Benefits of registering include

  • Ability to post and comment on topics and discussions.
  • A Free photo gallery to share your dive photos with the world.
  • You can make this box go away

Joining is quick and easy. Log in or Register now!

If I turn off SS on my BlackTip, will the prop start up instantly when I double-tap the trigger?

At this point, that and the trim are the only complaints I have. When I double-tap the trigger now (with SS on), it really does seem like it takes way too long to actually start pulling. I've got 11 dives on mine now and it still happens pretty often that I double-tap, it doesn't start, I think I didn't do it right and I let go of the trigger to double-tap against at the same instant I realize it has just started to come on.

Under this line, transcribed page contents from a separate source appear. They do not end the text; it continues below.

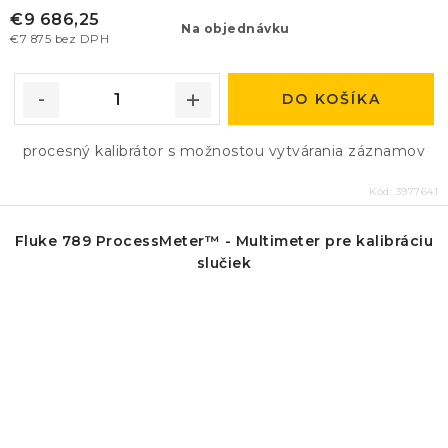
€9 686,25
Na objednávku
€7 875 bez DPH
DO KOŠÍKA
procesný kalibrátor s možnostou vytvárania záznamov
Kód:
3977641
Fluke 789 ProcessMeter™ - Multimeter pre kalibráciu
slučiek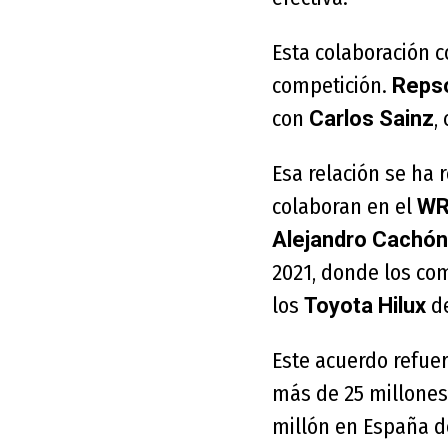
Esta colaboración 
competición.
Reps
con
,
Carlos Sainz
Esa relación se ha
colaboran en el
WR
Alejandro Cachón
2021, donde los co
los
de
Toyota Hilux
Este acuerdo refuer
más de 25 millones
millón en España d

It also SEEMS like the startup delay was slightly worse after I upgraded firmware from 1.7.1 to 1.12, and now it seems slightly worse than that with 1.15. However, I will freely admit that it could be exactly the same between all 3 and it is just my imagination there.
Curious: What state does a blacktop remain in if the trigger gets pressed only once (no double tap) and remains depressed (say via jerry-rigged extraneous means maybe Velcro band or bungee loop....)? Stupid thought or a possible way to keep it „off“ even more reliably, or?
Thereafter, does it then reliably require a loosening of the trigger and then a new double press to start?
Does it draw more power then when just sitting idle if it sits idle with single push-perma-depressed trigger?
 
Curious: What state does a blacktop remain in if the trigger gets pressed only once (no double tap) and remains depressed (say via jerry-rigged extraneous means maybe Velcro band or bungee loop....)? Stupid thought or a possible way to keep it „off“ even more reliably, or?
Thereafter, does it then reliably require a loosening of the trigger and then a new double press to start?
Does it draw more power then when just sitting idle if it sits idle with single push-perma-depressed trigger?

Good question. I have no idea. This seems like a question for @ben.mcgeever.
 
If I turn off SS on my BlackTip, will the prop start up instantly when I double-tap the trigger?

At this point, that and the trim are the only complaints I have. When I double-tap the trigger now (with SS on), it really does seem like it takes way too long to actually start pulling. I've got 11 dives on mine now and it still happens pretty often that I double-tap, it doesn't start, I think I didn't do it right and I let go of the trigger to double-tap against at the same instant I realize it has just started to come on.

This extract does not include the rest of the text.